Fabrizio Starace propone quindi una riflessione su struttura e attività del sistema di cura per la salute mentale in Italia, analizzando i dati relativi al SISM (Sistema Informativo per la Salute Mentale). A dicembre 2016 è stato infatti ufficialmente presentato dal Ministero della Salute il Rapporto Salute Mentale, che costituisce la prima analisi organica dei dati relativi alla struttura dell’offerta territoriale, dell’assistenza ospedaliera e residenziale e dell’attività complessiva dei Dipartimenti di Salute Mentale. Pur con le diverse criticità e imprecisioni emerse dall’analisi dei dati, la SIEP ha condotto un’importante opera di sistematizzazione delle informazioni disponibili ed una loro sintesi, prendendo in considerazione per ciascun indicatore, le variazioni nelle diverse Regioni, e indicando il «posizionamento» dei singoli indicatori, per ciascuna Regione, assumendo come riferimento il valore medio nazionale. E’ stato quindi prodotto il quaderno: “La salute mentale in Italia. Analisi delle strutture e delle attività dei Dipartimenti di Salute Mentale”, a cura di F. Starace, F. Baccari, F. Mungai, disponibile e scaricabile sul sito della SIEP, che deve costituire un punto iniziale di analisi per evidenziare i punti di forza e di debolezza dei sistemi di cura per la Salute Mentale di ciascuna Regione, base su cui lavorare per affrontare e risolvere le criticità emerse e per “socializzare” le buone pratiche.
Starace evidenzia tra l’altro, come dai dati si rilevino notevoli differenze tra le diverse Regioni e come emerga, in generale, un “invecchiamento delle risorse umane”. Sembra inoltre che una riduzione del numero di operatori correli positivamente ad un incremento della prescrizione di neurolettici (evidentemente a svantaggio di altri interventi più complessi e impegnativi in termini coinvolgimento di operatori), lasciando ipotizzare che un fattore organizzativo possa influenzare il livello clinico-assistenziale.

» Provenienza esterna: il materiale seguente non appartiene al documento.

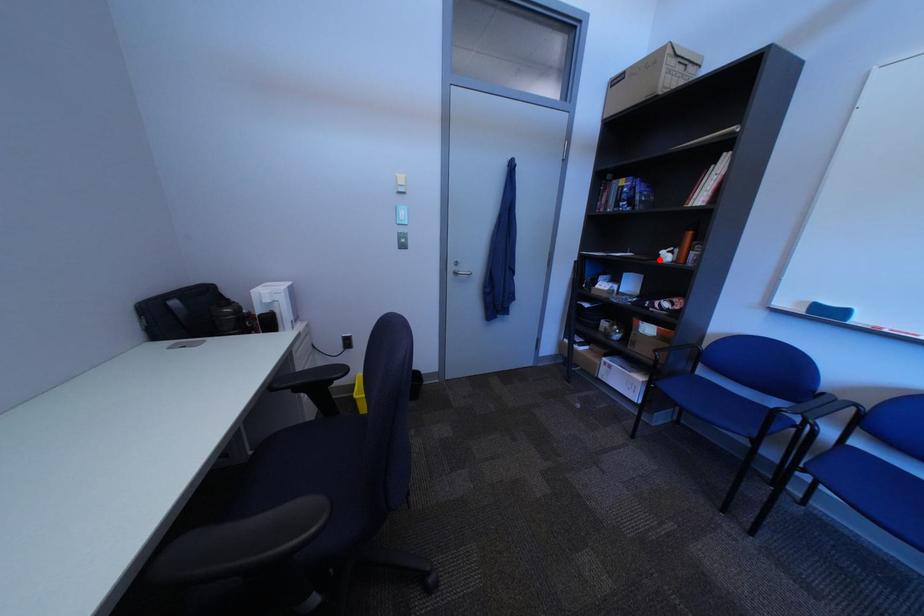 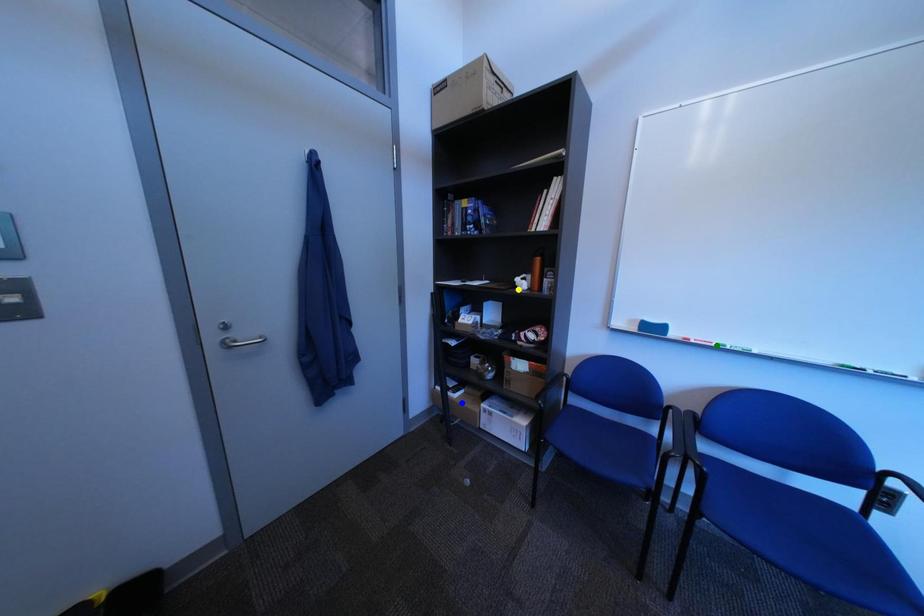 Question: I am providing you with two images of the same scene from different viewpoints. A red point is marked on the first image. You are given multiple points on the second image. In image 2, which mark is for the same physical point as the one in image 1?

Choices:
 (A) yellow point
 (B) green point
 (C) blue point

Answer: (A) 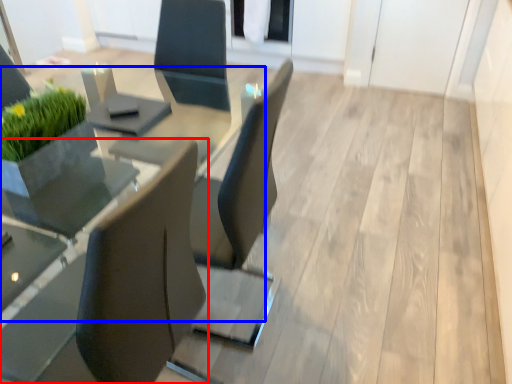 Question: Among these objects, which one is farthest to the camera, chair (highlighted by a red box) or round table (highlighted by a blue box)?

Choices:
 (A) chair
 (B) round table

Answer: (B)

Conclude il convegno una tavola rotonda cui partecipa Teresa Di Fiandra del Ministero della Salute e vari referenti regionali, centrata sulla “definizione delle priorità”, dove tra le altre cose emergono: a)la necessità di ristabilire un tavolo di coordinamento interregionale sulla salute mentale, ovvero un tavolo permanente di confronto Stato/Regioni che coinvolga tecnici e stakeholders; b)la necessità di garantire la qualità dei dati e di integrare la lettura dei flussi SISM con altri flussi non correlati alla salute mentale; c)la necessità di leggere e interpretare gli esiti per una corretta ridefinizione dell’allocamento delle risorse.
Nel presente numero della rivista sono raccolti alcuni degli interventi presentati al convegno SIEP.